Neo Sports Café styling of the Honda CB650R

Honda CB650R

Neo Sports Café styling of the Honda CB650R

Honda CB650R

Honda brings a fresh new approach to the ultra-competitive naked middleweight arena, with the Neo Sports Café styling of the CB650R. 

Honda has always thrived on exploring new boundaries – in design as well as engineering. In 2018, the new CB1000R, CB300R and CB125R trio brought a fresh identity to its naked motorcycle line-up, mixing café racer inspirations with an ultra-minimalist look under its ‘Neo Sports Café’ design theme.

One obvious segment remained for the new aesthetic to find expression: the hugely competitive naked middleweight arena. For 2019, the new CB650R confidently takes on this role.

Using the same styling blueprint as its siblings, the CB650R’s retro-minimalism is aimed at a young demographic that wants to show off in style and enjoy to the maximum the combination of exhilarating four cylinder engine performance and light, versatile, refined chassis handling.

Add to this mix of head-turning, individual looks and exciting, usable performance a spec sheet replete with high quality, premium features, and the result is a naked middleweight designed for maximum pride and pleasure of ownership.

The new CB650R mirrors the CB1000R, with pared-down lines designed to put maximum machine on show – this is the motorcycle laid bare. Its super-compact, trapezoid form draws extremities in tightly, and the four-cylinder engine – blacked-out with cam and engine covers highlighted in burnished bronze – is very much the centrepiece of the machine.
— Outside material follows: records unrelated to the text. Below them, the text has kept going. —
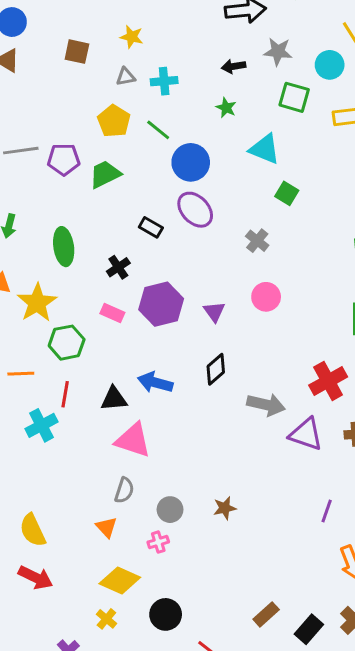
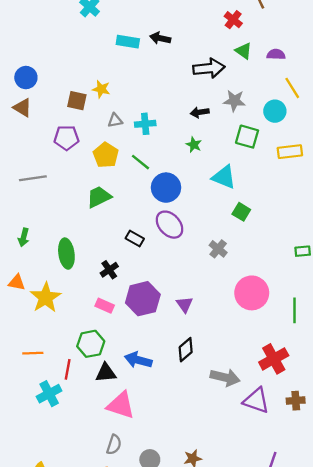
yellow star: (132, 37) -> (101, 89), moved
purple pentagon: (64, 159) -> (66, 138), moved
pink circle: (266, 297) -> (252, 293), moved, size x1.5
green hexagon: (67, 343) -> (91, 344), moved

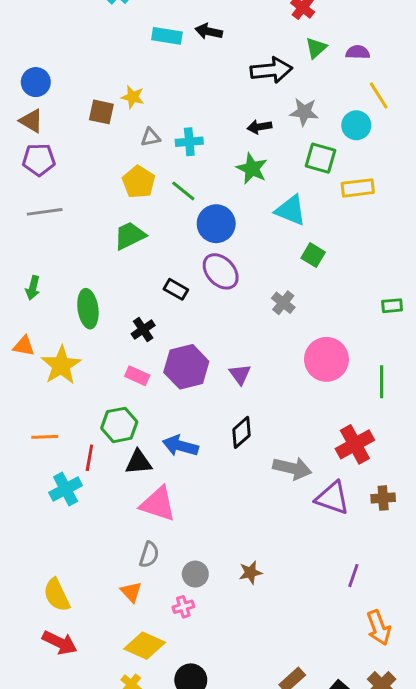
green triangle: (244, 51) -> (316, 48), turned 42
purple pentagon: (66, 138) -> (39, 160), moved
green star: (194, 145) -> (252, 169), size x1.5
yellow rectangle: (290, 152) -> (358, 188), moved

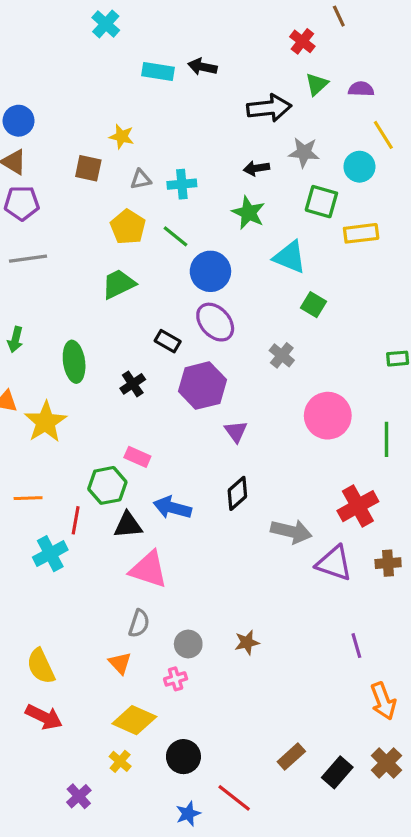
brown square: (101, 112) -> (88, 168), moved
purple hexagon: (186, 367) -> (202, 386), moved
pink rectangle: (137, 376) -> (137, 457), moved
purple line: (353, 576) -> (356, 646), turned -35

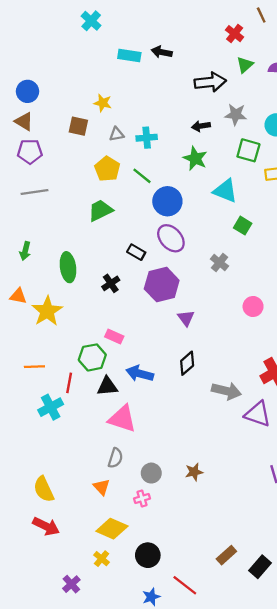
pink circle: (328, 416) -> (253, 307), size x0.6

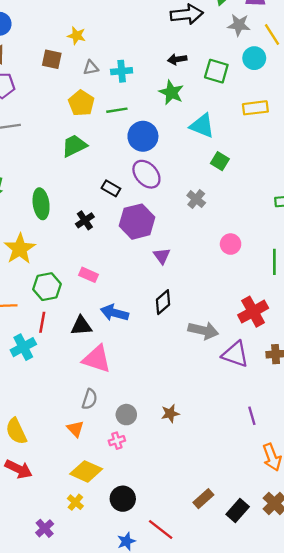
gray star: (236, 115) -> (239, 25), moved
green square: (248, 150) -> (216, 71), moved
green line: (142, 176) -> (117, 110), turned -48
green hexagon: (92, 357) -> (47, 287), moved

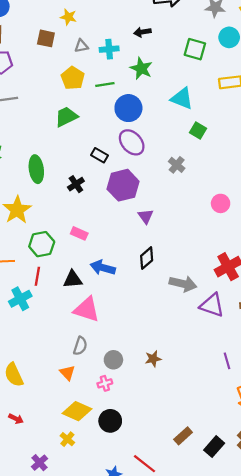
black arrow: (177, 59) -> (142, 32), moved
green star: (171, 92) -> (141, 68), moved
pink circle: (231, 244) -> (221, 203), moved
red arrow: (19, 469) -> (16, 419), moved, size x0.6
black circle: (123, 499) -> (110, 421), moved

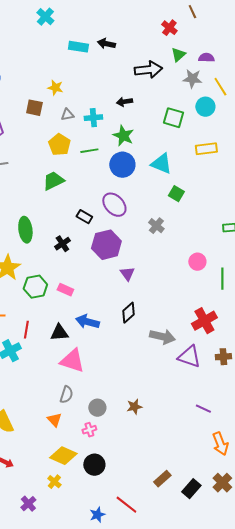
blue circle: (128, 108) -> (122, 165), moved
green hexagon: (42, 244) -> (35, 287), moved
purple line: (227, 361) -> (203, 409), turned -49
Tapered handlebars make for easy steering, and the riding position is on the sporty end of the naked spectrum. The CB650R also shares the CB1000R’s distinctive round LED headlight (all lighting is LED) and modern LCD instrument display, which includes a Shift Up and Gear Position indicator.

For the 650cc engine, a revised intake and exhaust, plus new cam timing and compression ratios bring a 5% peak power boost and smoother, stronger torque delivery through the mid-range. The engine revs to 12,000rpm, an extra 1,000rpm compared to the CB650F.

Honda CB650R

Tightly wrapped and aggressive, the CB650R’s Neo Sports Café style features the signature compact ‘Trapezoid’ proportion of short, stubby tail and short overhang headlight. The long fuel tank is a key motif of the family design; its smooth lines accentuate the solidity of real metal surfaces and crown the engineering of the four-cylinder power-plant. It also houses the ignition. 

Honda’s development engineers wanted to create the purest, most enjoyable mid-sized four-cylinder performance possible for the CB650R rider. So the 649cc, DOHC 16-valve engine has been tuned to eliminate a slight torque dip at 5,500rpm, and deliver 5% more power above 10,000rpm with a redline raised 1,000rpm. Peak power of 70kW arrives at 12,000rpm with peak torque of 64Nm delivered at 8,500.

The net result out on the road is a motor that spins harder, and for much longer, at high rpm, with a smooth, linear torque delivery that builds strongly as revs rise, and sounds great in the process. An easy 35kW conversion is available for A2 licence holders.